While not as widely known throughout the music scene as she is in her hometown of Portland, Corrina Repp has been playing hushed, subdued melodies for a few years. With the release of her second album, It's Only The Future, Repp is taking that step out and trying to stake claim to a piece of the haunting landscape of the new folk.
One thing she already has against her is time. Acts like Cat Power, Gillian Welch, and Cynthia Dall have already laid the groundwork; therefore they already have the seniority. When newcomers try to break into sub-genres like this it's really a 50/50 shot of making a name, or being turned away at the door. There is so much that is new and fresh in listeners' ears to compare your album to; there are already ‘classics' and sounds that define the style. So to come in and make a big splash takes one hell of a record.
…I just don't think Repp has it in her to make that breakthrough album.
The songs on her sophomore album aren't bad per say, but once you get into the meat of the record you just can't help but feel like you've heard this before. You start to predict what will happen next in each song, and start to hear other people's voices singing the same words. It's hushed and reserved with sometimes nothing more than the soft plunking of a guitar and Repp's whisper of a voice. But the melodies don't hook you like those of Chan Marshall's or other downtrodden singers.

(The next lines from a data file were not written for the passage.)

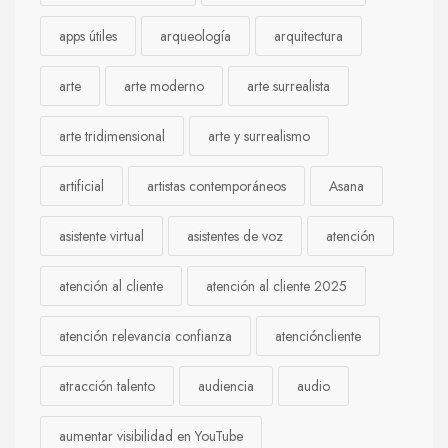
apps útiles
arqueología
arquitectura
arte
arte moderno
arte surrealista
arte tridimensional
arte y surrealismo
artificial
artistas contemporáneos
Asana
asistente virtual
asistentes de voz
atención
atención al cliente
atención al cliente 2025
atención relevancia confianza
atencióncliente
atracción talento
audiencia
audio
aumentar visibilidad en YouTube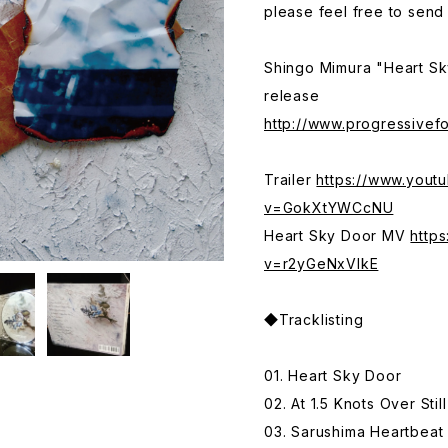
please feel free to sen
Shingo Mimura "Heart Sk
release
http://www.progressivef
Trailer
https://www.yout
v=GokXtYWCcNU
Heart Sky Door MV
http
v=r2yGeNxVIkE
◆Tracklisting
01. Heart Sky Door
02. At 1.5 Knots Over Stil
03. Sarushima Heartbeat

For one thing, Repp's voice is not as strong or haunting as the mainstays. For the most part it stays within the same range throughout the album. And I know each singer has his or her range… but this is more like one octave. So, what I'm saying is that it's not very entertaining to listen to.
Her slight and subtle use of electronics on a few tracks does help give it a little bit of a different look. But it's either not used enough or not well enough to really break these songs away from the pack.
It's a nice album; it just fails to break any new ground. It doesn't set Repp apart from the other more established artists already working in this field. It's a good album to have on in the background, maybe even perfect for some small coffee house somewhere. But as far as something worth devoting any time to, it fails to measure up.